Unlike past years when the local elections were run by the Pasadena City Clerk, this year’s primary election vote count will not be conducted at City Hall. Instead, the Los Angeles County Registrar’s office will run this year’s election on Super Tuesday when L.A. County residents vote for the Democratic presidential nominee. This year also marks the roll out of a new voting system.
Observers say that combination makes it hard to predict when election results will trickle in online.
Mayor Terry Tornek lamented the loss of the local experience at City Hall.
“I can tell you as a candidate, waiting for the results and going down to city hall and watching them count votes, then seeing the results posted is like a rite of passage,” said Mayor Terry Tornek. “People have asked me, should we have an event, should we gather and watch the results come in? I’m not confident we’ll get the results until the middle of the night.”

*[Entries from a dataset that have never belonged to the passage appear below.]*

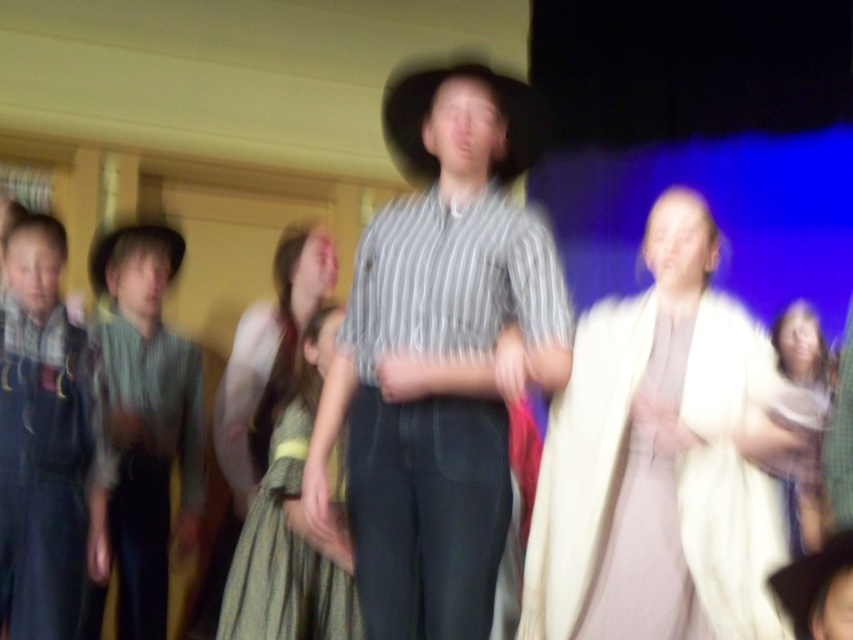 Based on the coordinates provided in the image, which object is located at point (x=439, y=355)?

The point (x=439, y=355) corresponds to the striped cotton shirt at center.

Based on the scene description, which object is wider, the light beige fabric dress at center or the striped fabric shirt at left?

The light beige fabric dress at center might be wider than striped fabric shirt at left according to the description. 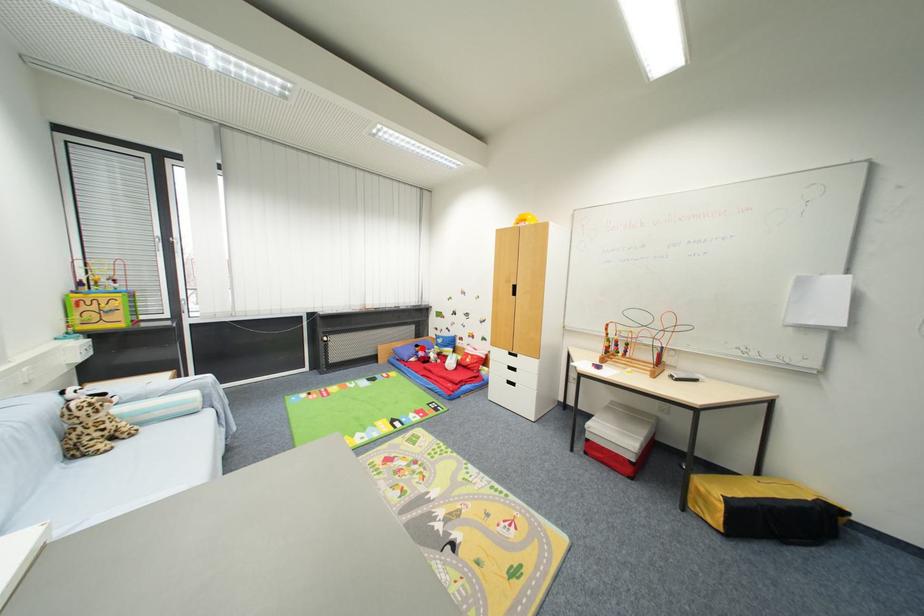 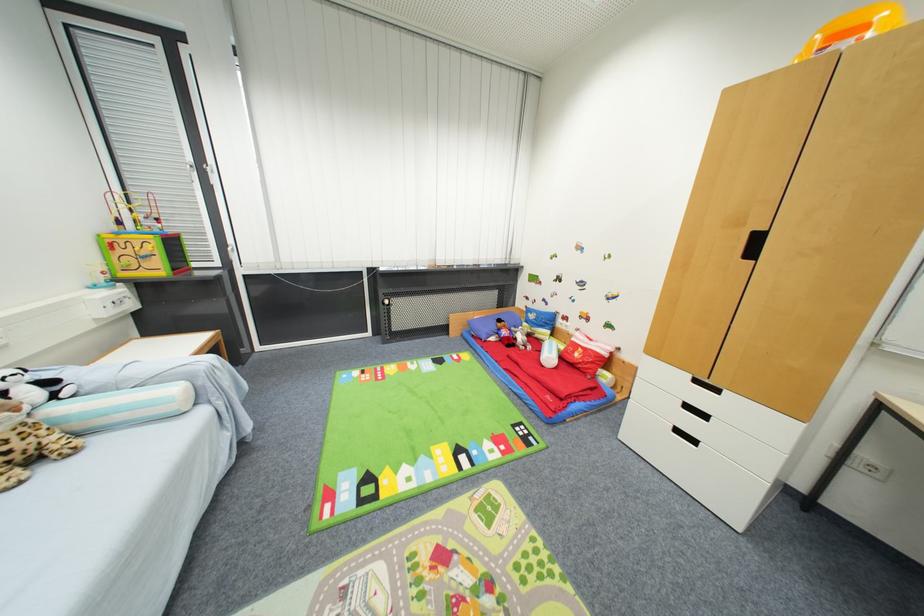 Find the pixel in the second image that matches the highlighted location in the first image.

(505, 323) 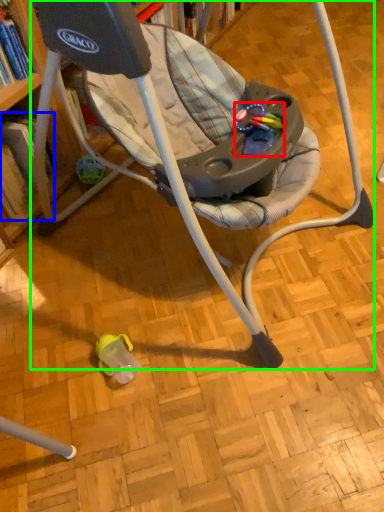 Question: Considering the real-world distances, which object is closest to toy (highlighted by a red box)? book (highlighted by a blue box) or chair (highlighted by a green box).

Choices:
 (A) book
 (B) chair

Answer: (B) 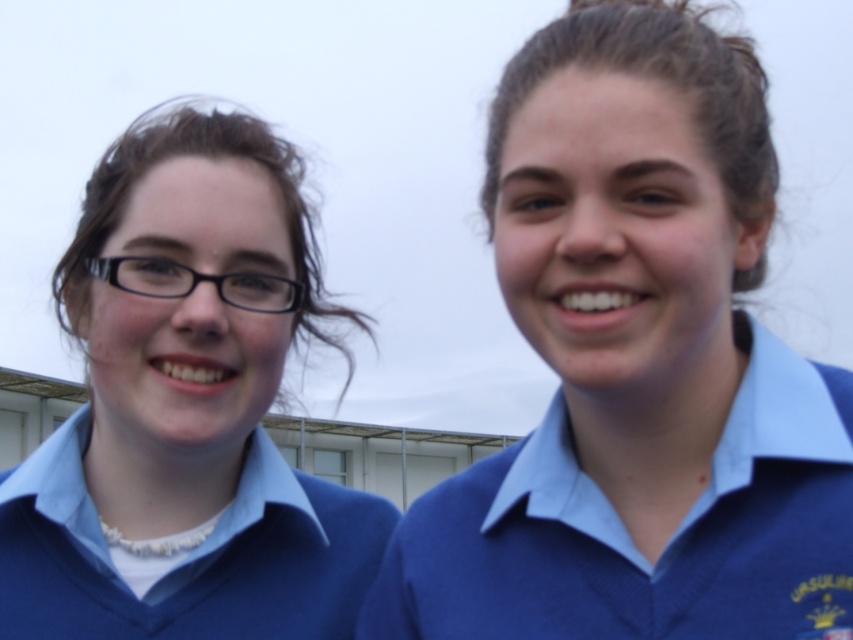 Question: Considering the relative positions of blue matte sweater at right and blue jersey at center in the image provided, where is blue matte sweater at right located with respect to blue jersey at center?

Choices:
 (A) above
 (B) below

Answer: (A)

Question: Which object is positioned closest to the blue matte sweater at right?

Choices:
 (A) matte blue sweater at left
 (B) blue jersey at center

Answer: (A)

Question: Is matte blue sweater at left further to camera compared to blue jersey at center?

Choices:
 (A) yes
 (B) no

Answer: (B)

Question: Which point is closer to the camera taking this photo?

Choices:
 (A) (4, 593)
 (B) (799, 440)

Answer: (B)

Question: Does blue matte sweater at right appear under matte blue sweater at left?

Choices:
 (A) yes
 (B) no

Answer: (B)

Question: Which point is farther to the camera?

Choices:
 (A) blue jersey at center
 (B) blue matte sweater at right

Answer: (A) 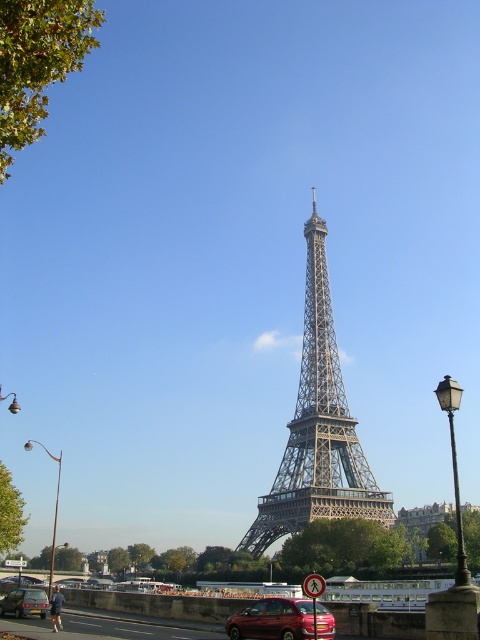 Question: Considering the real-world distances, which object is closest to the metallic red car at center?

Choices:
 (A) metallic silver car at lower left
 (B) metallic structure at center

Answer: (B)

Question: Does metallic red car at center have a larger size compared to metallic silver car at lower left?

Choices:
 (A) no
 (B) yes

Answer: (B)

Question: Considering the real-world distances, which object is closest to the metallic silver car at lower left?

Choices:
 (A) metallic structure at center
 (B) metallic red car at center

Answer: (B)

Question: Can you confirm if metallic structure at center is positioned above metallic red car at center?

Choices:
 (A) no
 (B) yes

Answer: (B)

Question: Does metallic structure at center appear on the right side of metallic silver car at lower left?

Choices:
 (A) yes
 (B) no

Answer: (A)

Question: Considering the real-world distances, which object is farthest from the metallic silver car at lower left?

Choices:
 (A) metallic red car at center
 (B) metallic structure at center

Answer: (B)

In 2017, the L.A. County Registrar ran the city’s primary election to avoid voter confusion after county officials called a special election that coincided with the city election.
Results trickled in slowly, and the result of one school board election was not known until after midnight.

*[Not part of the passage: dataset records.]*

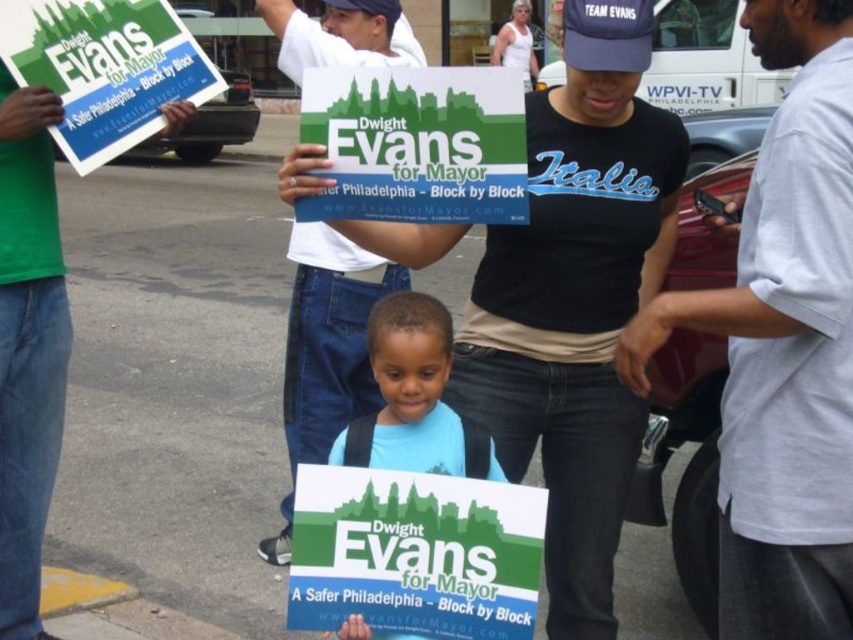 Question: Is white cotton t-shirt at center behind navy blue fabric baseball cap at upper center?

Choices:
 (A) no
 (B) yes

Answer: (B)

Question: Among these objects, which one is nearest to the camera?

Choices:
 (A) blue matte shirt at center
 (B) matte green sign at left
 (C) white cotton t-shirt at center
 (D) navy blue fabric baseball cap at upper center

Answer: (D)

Question: Can you confirm if white cotton t-shirt at center is positioned below blue matte shirt at center?

Choices:
 (A) no
 (B) yes

Answer: (B)

Question: Which of the following is the farthest from the observer?

Choices:
 (A) matte plastic sign at center
 (B) blue matte shirt at center

Answer: (B)

Question: Among these objects, which one is farthest from the camera?

Choices:
 (A) matte plastic sign at center
 (B) navy blue fabric baseball cap at upper center
 (C) light gray shirt at center
 (D) matte green sign at left

Answer: (D)

Question: Is matte plastic sign at center below blue fabric baseball cap at upper center?

Choices:
 (A) yes
 (B) no

Answer: (A)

This time, though, early voting and new systems are supposed to make the process earlier.
Voting centers have opened around the county that will allow people to vote early. However, new systems can be problematic as recently seen in the Iowa caucus when problems with an app delayed the final results by days.
“I’m hopeful that there’s enough information put out by the county and the city to assist people in easily casting their vote,” said Mayoral Candidate Victor Gordo. “This is a new system. It’s a new way of exercising one’s right to vote. Some of the vote centers are open, and then starting Saturday there’ll be up to 17 more vote centers. I think it’s important for people to take advantage of the early voting and cast their vote.”

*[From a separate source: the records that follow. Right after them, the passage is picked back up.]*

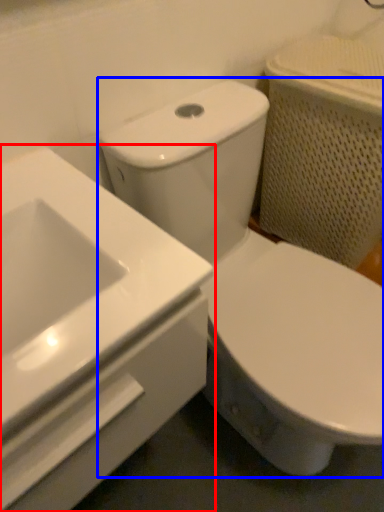 Question: Which of the following is the closest to the observer, sink (highlighted by a red box) or toilet (highlighted by a blue box)?

Choices:
 (A) sink
 (B) toilet

Answer: (A) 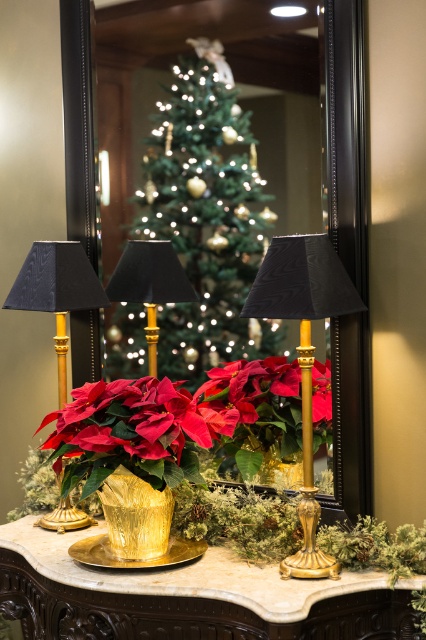 You are setting up a holiday display and need to place a 12 inch wide decorative box between the green textured christmas tree at center and the matte gold pot at center. Will there be enough space to fit the box between them?

The green textured christmas tree at center and matte gold pot at center are 16.07 inches apart, so yes, the 12 inch wide decorative box will fit between them since the space is wider than the box.

From the picture: You are planning to place a new decoration on the table. The decoration requires a surface area larger than the matte gold pot at center. Can the green textured christmas tree at center provide enough space for this decoration?

The green textured christmas tree at center is bigger than the matte gold pot at center, so it can provide enough space for the decoration that requires a larger surface area than the matte gold pot at center.

You are a decorator trying to place a new 1.5 meter tall artificial tree in the space where the green textured christmas tree at center currently stands. The gold textured table at center is 0.8 meters tall. Will the new tree fit in the space without exceeding the height of the table?

The green textured christmas tree at center is taller than the gold textured table at center. Since the new tree is 1.5 meters tall and the table is 0.8 meters tall, the new tree will exceed the table height and not fit without being too tall. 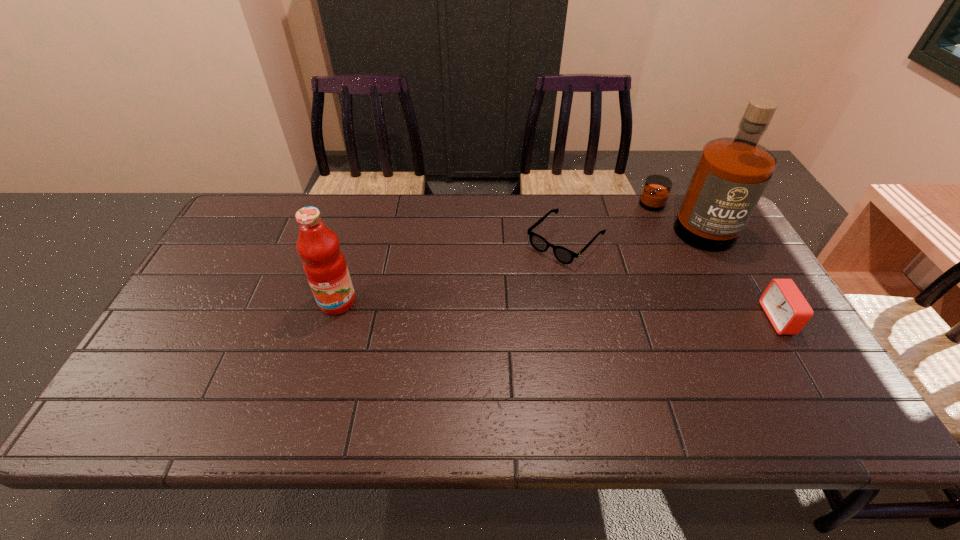 Where is `object located in the far right corner section of the desktop`? The width and height of the screenshot is (960, 540). object located in the far right corner section of the desktop is located at coordinates (732, 173).

The height and width of the screenshot is (540, 960). In order to click on vacant space at the far edge in this screenshot , I will do `click(553, 208)`.

Image resolution: width=960 pixels, height=540 pixels. Find the location of `vacant space at the near edge`. vacant space at the near edge is located at coordinates (645, 373).

At what (x,y) coordinates should I click in order to perform the action: click on vacant space at the left edge of the desktop. Please return your answer as a coordinate pair (x, y). The image size is (960, 540). Looking at the image, I should click on (224, 336).

Find the location of a particular element. The width and height of the screenshot is (960, 540). vacant space at the far left corner is located at coordinates (287, 203).

I want to click on unoccupied position between the liquor and the fruit juice, so click(x=513, y=262).

At what (x,y) coordinates should I click in order to perform the action: click on vacant space that is in between the alarm clock and the shortest object. Please return your answer as a coordinate pair (x, y). This screenshot has width=960, height=540. Looking at the image, I should click on (671, 280).

What are the coordinates of `empty space between the leftmost object and the spectacles` in the screenshot? It's located at (451, 272).

Find the location of a particular element. This screenshot has height=540, width=960. empty location between the shortest object and the alarm clock is located at coordinates (671, 280).

This screenshot has height=540, width=960. I want to click on blank region between the alarm clock and the third object from right to left, so click(671, 280).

Jacque Robinson, president of the Greater Pasadena Area chapter of the National Women’s Political Caucus, said she thinks the vote by mail ballots will come in at the usual time, but things will slow down after that.
“I expect it to be a long night in terms of calling races, especially for local candidates who will not only be awaiting the same day voters of the new vote centers, but also the uncertainty if whether voters will choose to vote the entire ballot and not just the presidential race,” Robinson said.
The city was forced to permanently change its local elections to match the state schedule due to low voter turnout per the California Voter Participation Act.
Voters overwhelmingly approved Measures AA and BB, which changed the calendar for City Council and school board elections, respectively, in 2018.
AA passed with 82.29 percent of the vote, changing the City Council election calendar to match statewide elections. Primary elections, like next week’s contests, are held in March. If no candidate receives more than 50 percent of the vote, the top two vote-getters will meet again in nine months during the presidential election.
Measure BB received 84.28 percent of the vote. Measure BB removes runoff elections from the local school board and changed the elections to a winner take all system, granting victory to the top voter even if the candidate does not receive 50 percent of the vote.
“I don’t think there will be a substantial delay; we have often had to wait until midnight or later for semi-final results,” said Jon Fuhrman, executive director at ACT, one of the oldest progressive grass-roots political action group in the Foothills.
“I don’t think it is necessarily a reasonable expectation to have results that night or even early that morning. We get a little spoiled by the instantaneous nature of the internet and expect news to be immediately available, and I’m not sure that’s a reasonable or appropriate expectation. The County does provide real-time updates, which will likely be available on the LAVOTE.net website.”
According to Fuhrman, the results may actually be faster than before due to the state’s new voting system. Before this year, voters had to wait for the ballots to be transported to a ballot collection center after the precincts were closed and the books were balanced as workers rectified the number of ballots cast with the number of signatures on the index roster.